Perhaps they are trying to be helpful but I wonder if these animal-hospitals are overly optimistic for a positive outcome. People I talk to who have owned several dogs, say that older dogs who won't eat or move for several days have almost no chance of recovery. That's apparently how they typically check-out.

Dogs are one of the only creatures that are always thrilled to see you and accept you unconditionally despite your faults. Not many other people come excitedly running to the door when I walk in. Heck, most of the time you are lucky to get a smile. 

I'm not sure why I'm posting this. Maybe I just have to get my thoughts in writing. Maybe I could use some advice from others who went through it - particularly regarding what might be a good way to help my daughter's through it. 

All in all, it has been a very positive experience for our family to have a pet and I think it has been wonderful for the kids. But we wont be getting another pet. We want to start traveling more and soon the kids will likely be moving out on their own and probably getting their own dogs. Maybe we will babysit.


----------



## MoneyGal (Apr 24, 2009)

I have to admit I find it difficult to even open these threads. Our pets are a huge part of our lives, and my older daughter still talks frequently about a cat we had that died when she (my daughter) was just under 3. 

We are also going through some end-of-life care and planning issues for a family member who is 94 and in declining health...it is always interesting to me to contrast how those two very different scenarios are approached. 

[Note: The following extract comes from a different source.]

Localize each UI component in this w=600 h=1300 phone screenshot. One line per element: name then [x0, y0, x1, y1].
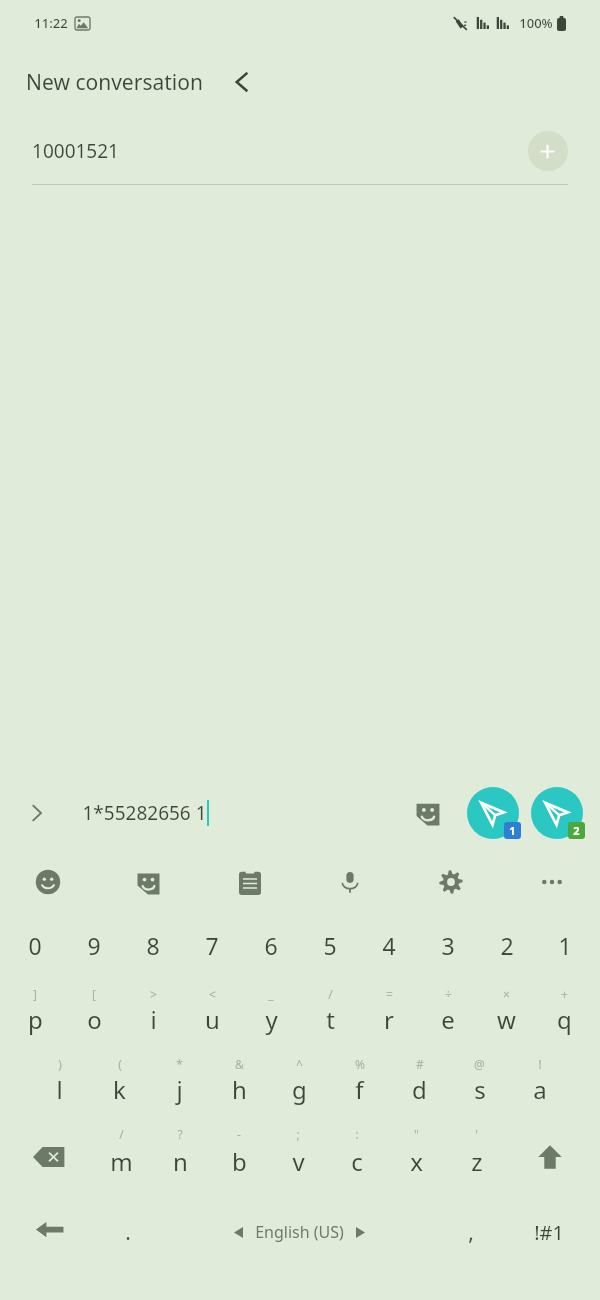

It sounds like you handled the decision with a lot of grace and care for your kids' feelings (and for the dog!) There isn't a lot that can make these decisions easier. Please allow yourself time and space to grieve! I always find a little memorial - whether it is a picture in a special frame or a special rock in the garden with an inscription - can help process these feelings of loss.


----------



## the-royal-mail (Dec 11, 2009)

Hi Spidey,

My condolences on your loss. I understand how you feel as I went through the same thing with my cat of 12 years, last winter. I was devastated as the sadness and grief hit me hard and very unexpectedly. I loved my cat but never realized that love had run so deep until towards the end when the vet explained the situation to me that first time I brought cat in to see what the problem was. It knocked me flat and I was very upset and needed a lot of time to sort this out. A cat that had run to the door, made a fuss over me when I got home, slept right beside me at night, was always there through many very difficult life experiences, my rock if you will, was suddenly at terrible risk. These are very difficult decisions and experiences to go through and I had a really hard time with it.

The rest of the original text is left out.